5. Surprise presenters. rumour has it that Jennifer Aniston will be a presenter, with Jack Black, tonight. But while gossip columnists are hoping for a red carpet run-in between her and Brangelina, we’re not holding our breath. We think she’ll be one of the presenters who doesn’t walk the red carpet. And we’re still curious to see if she shows up and what award she and Jack give out. According to Nikki Finke, Reese Witherspoon will also be presenting an award, but Jack Nicholson, Nicole Kidman, Angelina Jolie, George Clooney, and Kate Winslet will not. (We have a feeling Kate will be making a trip to the podium anyway.)
4. Heath Ledger’s win. Pretty much everyone is expecting that Heath Ledger will win the Oscar for Best Supporting Actor. (If he doesn’t, it will be a shocking upset worth noting.) But what will happen when his name is called? Will there be a standing ovation? And who will actually accept the award on his behalf? Heath’s family is in town because they attended a benefit for a scholarship in his name Thursday night, and Academy tradition dictates that an artist or relative close to him should accept the Oscar but we don’t know who will be taking the stage.

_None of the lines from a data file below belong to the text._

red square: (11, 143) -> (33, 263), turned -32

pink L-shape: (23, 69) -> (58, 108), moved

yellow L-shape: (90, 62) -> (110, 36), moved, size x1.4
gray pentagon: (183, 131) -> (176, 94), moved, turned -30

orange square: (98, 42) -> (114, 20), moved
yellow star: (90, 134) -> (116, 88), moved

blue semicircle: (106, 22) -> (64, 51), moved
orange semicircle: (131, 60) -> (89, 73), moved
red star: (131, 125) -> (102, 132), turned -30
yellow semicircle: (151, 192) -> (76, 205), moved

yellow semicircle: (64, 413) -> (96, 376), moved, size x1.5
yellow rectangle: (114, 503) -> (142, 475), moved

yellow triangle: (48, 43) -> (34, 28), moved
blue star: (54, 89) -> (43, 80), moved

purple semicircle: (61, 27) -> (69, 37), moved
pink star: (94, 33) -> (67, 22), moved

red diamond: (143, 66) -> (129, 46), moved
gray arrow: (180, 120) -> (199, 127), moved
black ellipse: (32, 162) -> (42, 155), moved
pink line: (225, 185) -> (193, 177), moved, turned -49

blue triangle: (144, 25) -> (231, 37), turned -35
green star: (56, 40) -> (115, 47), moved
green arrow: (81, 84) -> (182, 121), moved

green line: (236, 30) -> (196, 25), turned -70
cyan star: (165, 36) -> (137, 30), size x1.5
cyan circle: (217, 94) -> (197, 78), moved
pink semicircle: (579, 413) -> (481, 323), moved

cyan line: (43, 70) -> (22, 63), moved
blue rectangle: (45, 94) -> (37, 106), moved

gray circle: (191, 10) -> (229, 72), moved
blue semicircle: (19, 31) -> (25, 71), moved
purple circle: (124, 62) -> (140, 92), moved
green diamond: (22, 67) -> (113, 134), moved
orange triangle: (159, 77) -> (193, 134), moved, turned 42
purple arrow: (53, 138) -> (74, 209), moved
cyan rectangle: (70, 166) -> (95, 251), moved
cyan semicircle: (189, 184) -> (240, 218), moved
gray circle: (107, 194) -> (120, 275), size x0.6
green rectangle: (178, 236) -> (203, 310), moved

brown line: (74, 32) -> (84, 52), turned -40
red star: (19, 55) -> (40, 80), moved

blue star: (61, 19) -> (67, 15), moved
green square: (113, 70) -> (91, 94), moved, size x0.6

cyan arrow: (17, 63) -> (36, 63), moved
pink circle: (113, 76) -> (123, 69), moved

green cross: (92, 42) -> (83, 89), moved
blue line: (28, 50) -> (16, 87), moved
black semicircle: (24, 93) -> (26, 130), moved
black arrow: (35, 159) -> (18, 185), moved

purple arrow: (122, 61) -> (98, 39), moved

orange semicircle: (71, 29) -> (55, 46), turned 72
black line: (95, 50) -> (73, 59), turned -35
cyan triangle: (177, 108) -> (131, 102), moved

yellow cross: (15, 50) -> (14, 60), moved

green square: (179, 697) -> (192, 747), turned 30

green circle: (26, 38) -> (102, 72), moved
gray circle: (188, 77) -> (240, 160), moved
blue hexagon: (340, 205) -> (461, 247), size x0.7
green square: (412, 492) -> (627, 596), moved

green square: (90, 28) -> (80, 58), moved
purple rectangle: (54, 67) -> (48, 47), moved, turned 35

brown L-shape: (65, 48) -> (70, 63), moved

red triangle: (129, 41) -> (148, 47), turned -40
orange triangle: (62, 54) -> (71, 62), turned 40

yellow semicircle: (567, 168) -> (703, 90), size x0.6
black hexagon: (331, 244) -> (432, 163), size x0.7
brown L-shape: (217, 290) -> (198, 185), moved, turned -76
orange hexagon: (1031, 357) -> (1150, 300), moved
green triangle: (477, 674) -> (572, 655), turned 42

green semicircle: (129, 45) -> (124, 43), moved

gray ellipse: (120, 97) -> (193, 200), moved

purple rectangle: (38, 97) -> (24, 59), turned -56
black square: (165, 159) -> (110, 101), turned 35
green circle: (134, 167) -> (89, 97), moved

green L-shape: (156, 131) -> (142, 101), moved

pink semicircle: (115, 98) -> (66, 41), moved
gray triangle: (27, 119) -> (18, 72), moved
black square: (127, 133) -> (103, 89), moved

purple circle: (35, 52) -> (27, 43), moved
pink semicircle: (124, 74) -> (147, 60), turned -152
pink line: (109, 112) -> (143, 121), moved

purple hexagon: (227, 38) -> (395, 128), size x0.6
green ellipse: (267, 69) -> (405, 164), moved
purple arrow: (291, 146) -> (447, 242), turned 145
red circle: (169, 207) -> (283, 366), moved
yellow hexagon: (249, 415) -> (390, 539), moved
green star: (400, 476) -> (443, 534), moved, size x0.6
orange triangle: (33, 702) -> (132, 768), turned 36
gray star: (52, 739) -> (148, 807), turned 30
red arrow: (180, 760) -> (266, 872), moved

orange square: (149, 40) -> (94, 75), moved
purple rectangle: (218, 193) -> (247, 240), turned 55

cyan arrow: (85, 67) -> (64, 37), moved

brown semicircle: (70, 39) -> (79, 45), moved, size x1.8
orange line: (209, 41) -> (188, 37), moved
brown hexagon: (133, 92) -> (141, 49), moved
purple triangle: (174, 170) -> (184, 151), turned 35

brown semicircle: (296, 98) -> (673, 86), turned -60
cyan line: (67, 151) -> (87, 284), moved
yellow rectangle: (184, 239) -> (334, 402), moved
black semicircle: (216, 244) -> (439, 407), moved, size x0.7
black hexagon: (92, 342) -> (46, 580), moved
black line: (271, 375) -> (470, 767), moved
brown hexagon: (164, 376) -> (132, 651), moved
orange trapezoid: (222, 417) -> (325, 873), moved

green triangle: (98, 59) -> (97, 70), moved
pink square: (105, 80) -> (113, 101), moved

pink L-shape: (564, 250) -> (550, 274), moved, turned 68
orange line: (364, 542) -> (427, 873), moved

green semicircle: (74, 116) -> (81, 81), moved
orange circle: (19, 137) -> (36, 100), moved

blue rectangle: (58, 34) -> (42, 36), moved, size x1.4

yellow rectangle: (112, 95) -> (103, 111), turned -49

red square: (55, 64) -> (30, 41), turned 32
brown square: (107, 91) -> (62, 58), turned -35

3. The ads. Despite all of the chatter about who’s advertising and who’s not this year, no one knows all of the ads that ABC’s planning to run tonight. Keep your eyes peeled for the movie spots. We think there will be three: for Paramount’s The Soloist and Disney’s Up and The Proposal. But we wouldn’t be surprised if Disney sneaks a few more ads in there or even if studios we didn’t get around to—like Lionsgate, Summit, and The Weinstein Company—shelled out for an ad. Also, pay attention to how much self-promotion Disney/ABC engages in. The network had trouble filling its ad space, so we wouldn’t be surprised if we see a bunch of commercials for ABC shows, Disney’s theme parks, and even abc.com.
2. Best Song. A noteworthy category this year after Peter Gabriel publicly refused to perform a 65-second version of his three-minute song from Wall-E and M.I.A., nominated with A.R. Rahman for “O Saya” from Slumdog Millionaire, had a baby last week. Will M.I.A. show up? Who will perform Peter Gabriel’s song? And if neither of those two cuts are performed, will there just be a performance of “Jai Ho”? With dancing, à la the Slumdog finale?
1. Best Actor. Possibly the only big category with any suspense left. Experts are split on whether Sean Penn or Mickey Rourke will take the trophy. If Rourke gets it, he’ll probably make a YouTube worthy speech, as he’s done in the past. We haven’t seen Milk or The Wrestler, so we have no opinion on who deserves it more, but we’ll be interested to see what happens.